Exercise:
Output all of the data below without changing a word, and exclude the pictures.

»»

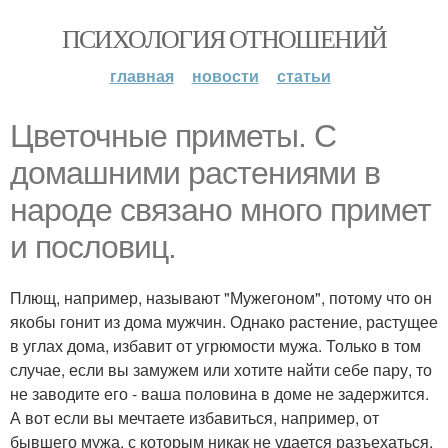
ПСИХОЛОГИЯ ОТНОШЕНИЙ
главная
новости
статьи
Цветочные приметы. С
домашними растениями в
народе связано много примет
и пословиц.
Плющ, например, называют "Мужегоном", потому что он
якобы гонит из дома мужчин. Однако растение, растущее
в углах дома, избавит от угрюмости мужа. Только в том
случае, если вы замужем или хотите найти себе пару, то
не заводите его - ваша половина в доме не задержится.
А вот если вы мечтаете избавиться, например, от
бывшего мужа, с которым никак не удается разъехаться,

««

Exercise result:
ПСИХОЛОГИЯ ОТНОШЕНИЙ
главная
новости
статьи
Цветочные приметы. С
домашними растениями в
народе связано много примет
и пословиц.
Плющ, например, называют "Мужегоном", потому что он
якобы гонит из дома мужчин. Однако растение, растущее
в углах дома, избавит от угрюмости мужа. Только в том
случае, если вы замужем или хотите найти себе пару, то
не заводите его - ваша половина в доме не задержится.
А вот если вы мечтаете избавиться, например, от
бывшего мужа, с которым никак не удается разъехаться,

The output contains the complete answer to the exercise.